Jeder der Panzerschmieden-Mitbesitzer wird auf "25000-Euro.de" mit eigener Seite vorgestellt. Dort befindet sich auch ein Barometer, das anzeigt, wie nahe eine Verurteilung bereits ist. Die ungewöhnliche Aktion hat das Künstlerkollektiv dabei vorab von einem Rechtsanwalt prüfen lassen. "Was wir tun, ist nicht illegal", sagen die Aktivisten.
Einer der zehn autoritärsten Staaten der Welt
Moralisch sehen sich die Initiatoren der Aktion ohnehin im Recht. "Ein despotischerer Staat als Saudi-Arabien ist kaum vorstellbar", sagen sie - und haben damit wohl recht. Bei Freiheitsrechten und politischen Rechten stuft die Organisation "Freedom House" das Land auf einer Skala von 1 bis 7 mit schlechtesten Werten ein. Und im 168 Staaten umfassenden "Demokratie-Rating" des "Economist" belegt Saudi-Arabien den 161. Platz. Im vergangenen Jahr half die Armee zum Beispiel dabei, den demokratischen Aufstand im Nachbarland Bahrain niederzuschlagen. "Aber auch im Inland gibt es Repressionen", so die deutschen Aktivisten.

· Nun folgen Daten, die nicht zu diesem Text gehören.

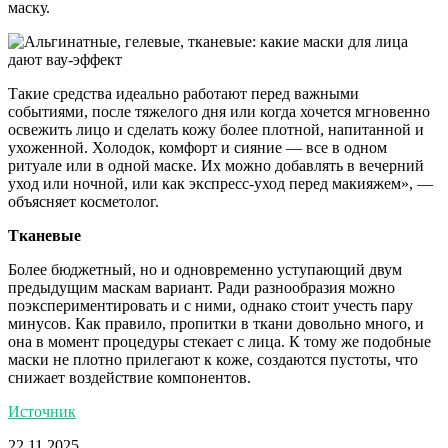
маску.
Такие средства идеально работают перед важными
событиями, после тяжелого дня или когда хочется мгновенно
освежить лицо и сделать кожу более плотной, напитанной и
ухоженной. Холодок, комфорт и сияние — все в одном
ритуале или в одной маске. Их можно добавлять в вечерний
уход или ночной, или как экспресс-уход перед макияжем», —
объясняет косметолог.
Тканевые
Более бюджетный, но и одновременно уступающий двум
предыдущим маскам вариант. Ради разнообразия можно
поэкспериментировать и с ними, однако стоит учесть пару
минусов. Как правило, пропитки в ткани довольно много, и
она в момент процедуры стекает с лица. К тому же подобные
маски не плотно прилегают к коже, создаются пустоты, что
снижает воздействие компонентов.
Источник
22.11.2025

Kein Geheimnis ist, dass der Leopard 2A7+ speziell für die asymmetrische Kriegsführung gegen Einzelpersonen konzipiert wurde, nicht etwa für Panzerschlachten. Als "so wendig und so schnell wie eine Wildkatze" bewirbt der Hersteller sein Produkt. "Die Ausstattungsliste klingt in den Ohren von Diktatoren wie Musik: Räumschild, geringerer Wendekreis, verkürztes Kanonenrohr, Klimaanlage und ferngesteuerte Waffenstationen sind mit an Bord", so das "Büro für politische Schönheit".

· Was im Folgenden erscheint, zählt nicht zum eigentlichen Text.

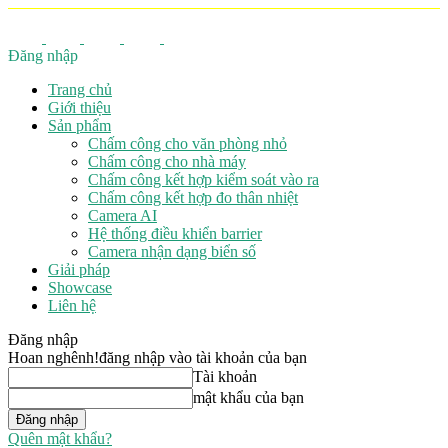
Đăng nhập
Trang chủ
Giới thiệu
Sản phẩm
Chấm công cho văn phòng nhỏ
Chấm công cho nhà máy
Chấm công kết hợp kiểm soát vào ra
Chấm công kết hợp đo thân nhiệt
Camera AI
Hệ thống điều khiển barrier
Camera nhận dạng biển số
Giải pháp
Showcase
Liên hệ
Đăng nhập
Hoan nghênh!
đăng nhập vào tài khoản của bạn
Tài khoản
mật khẩu của bạn
Quên mật khẩu?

"Das ist also der deutsche Beitrag zur Demokratisierung"
Sauer ist das Künstlerkollektiv übrigens nicht nur auf die Besitzer der Waffenschmiede, sondern auch auf die Regierung Merkel, die den Deal politisch durchgewinkt hat. Die Gegner des Geschäfts sind der Meinung, dass es ausreichend deutsche und europäische Gesetze gibt, die den Handel mit Diktatoren untersagen. Hämischer Kommentar der Aktivisten: "So sieht er also aus, der deutsche Beitrag zur Demokratisierung Arabiens."